Nothing in this paragraph shall be deemed to require the Company to
include in its proxy statement and form of proxy relating to the
1999 Annual Meeting any stockholder proposal which does not meet
all of the requirements for inclusion established by the SEC in
effect at the time such proposal is received.

                                 













                                
                                
                         OTHER MATTERS

     As of the date of this Proxy Statement, the Board of Directors
of the Company does not know of any other matters to be presented
for action by the stockholders at the Special Meeting.  If, however,
any other matters not now known are properly brought before the
meeting, the persons named in the accompanying proxy will vote such
proxy in accordance with the determination of a majority of the
Board of Directors.

                              By Order of the Board of Directors

                              /s/ Dorothy Nagle Flato

                              Dorothy Nagle Flato
                              Corporate Secretary and Treasurer


Houston, Texas
August 12, 1998
<PAGE>
                   U.S. PHYSICAL THERAPY, INC.

  PROXY FOR SPECIAL MEETING OF STOCKHOLDERS -- September 9, 1998

    THE PROXY IS SOLICITED ON BEHALF OF THE BOARD OF DIRECTORS

      The undersigned stockholder of U.S. Physical Therapy, Inc. (the
"Company") hereby appoints J. Livingston Kosberg and Mark J.
Brookner, and each of them, with full power of substitution in each,
as proxies to cast all votes, as designated below, which the
undersigned stockholder is entitled to cast at the Special Meeting
of Stockholders of the Company to be held on Wednesday, September
9, 1998 at 10:00 a.m. (CDT), at the Company's office at 3040 Post
Oak Boulevard, Suite 222, Houston, Texas and at any adjournments
thereof, upon the following matters.

      This proxy will be voted as directed by the undersigned
stockholder.  UNLESS CONTRARY DIRECTION IS GIVEN, THIS PROXY WILL
BE VOTED FOR PROPOSAL 1 AND IN ACCORDANCE WITH THE DETERMINATION OF
A MAJORITY OF THE BOARD OF DIRECTORS AS TO OTHER MATTERS.

      The undersigned stockholder hereby acknowledges receipt of the
Notice of Special Meeting and Proxy Statement, and hereby revokes
any proxy or proxies heretofore given.  This proxy may be revoked
at any time before its exercise.


                                 
      (continued and to be signed and dated on reverse side)
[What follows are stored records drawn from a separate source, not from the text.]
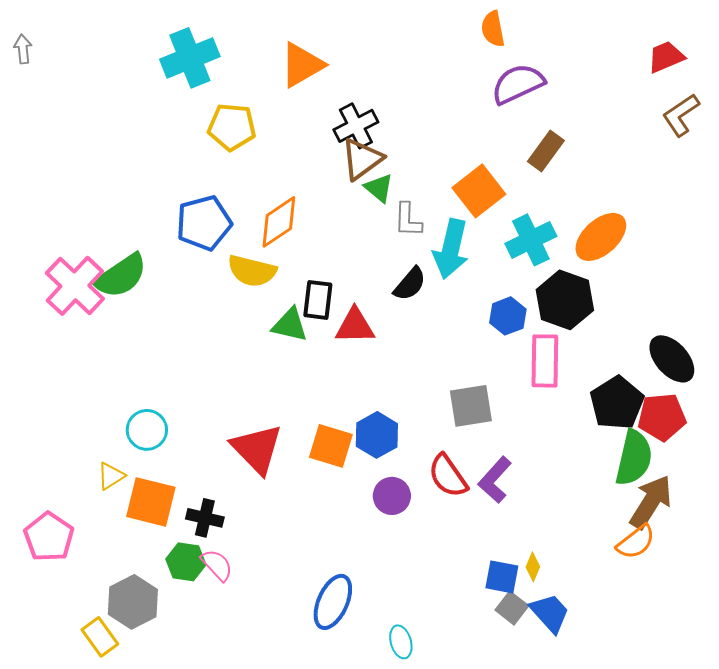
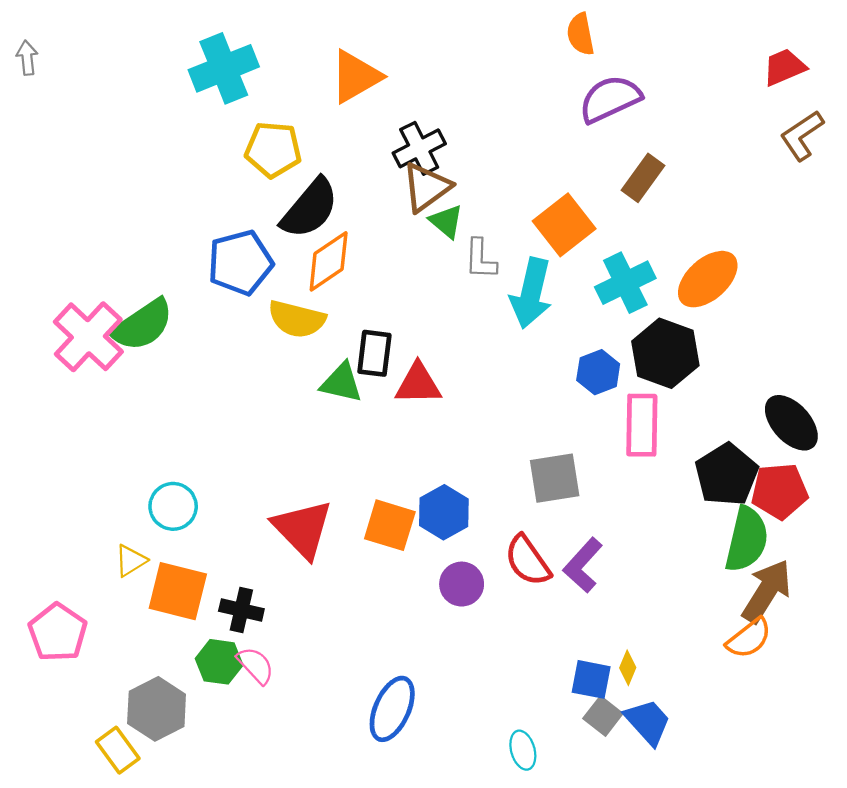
black semicircle: (410, 284) -> (310, 208), moved, size x1.5
cyan ellipse: (401, 642) -> (523, 750), moved

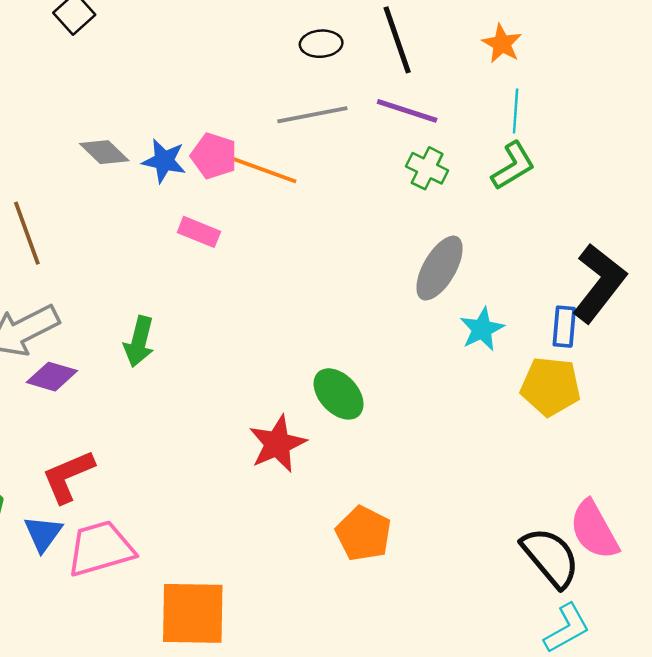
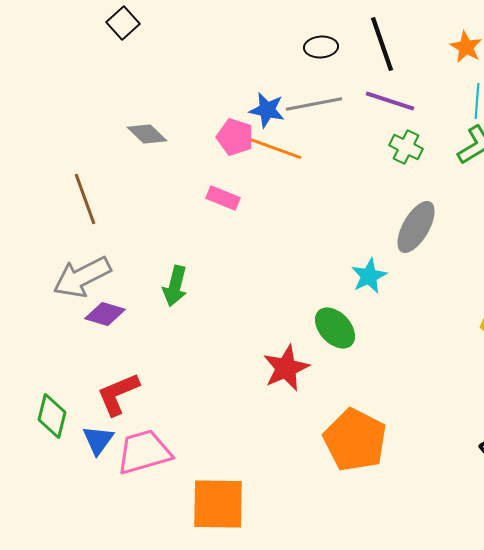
blue star: (164, 161) -> (267, 110), moved
cyan star: (482, 329) -> (369, 276), moved
orange pentagon: (363, 534) -> (355, 440), size x1.4

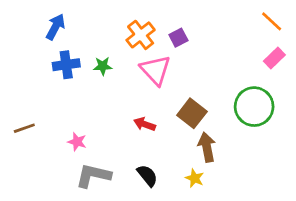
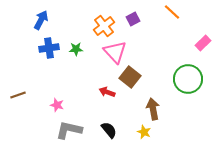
orange line: (272, 21) -> (172, 12), moved
purple square: (178, 38) -> (133, 19), moved
brown square: (192, 113) -> (130, 77), moved

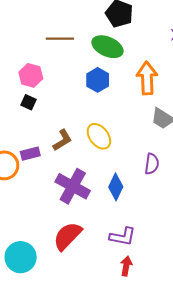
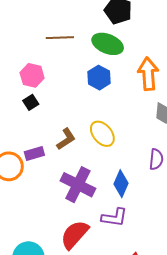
black square: (29, 102) -> (31, 102), turned 35
purple L-shape: (123, 237) -> (114, 217), moved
                                                   







(1)   Approval under the Company's 1992 Stock Option Plan to (i)
      increase by 350,000 the number of shares of Company common
      stock reserved for issuance under the 1992 Stock Option Plan
      and (ii) increase the number of stock options that may be
      granted to any one eligible individual in any one calendar
      year from 50,000 to 100,000.

     FOR                  AGAINST              ABSTAIN 


(2)  As determined by a majority of the Company's Board of
     Directors, the proxies are authorized to vote upon such other
     business as may properly come before the meeting, or any
     adjournments thereof.


                          Please date and sign exactly as
                          name appears hereon and return in 
                          the enclosed envelope.

                               Date:                         

                                                             
                               Signature of Stockholder or
                               Authorized Representative
                               
                               (Only one signature is required
                               in the case of stock ownership
                               in the name of two or more
                               persons.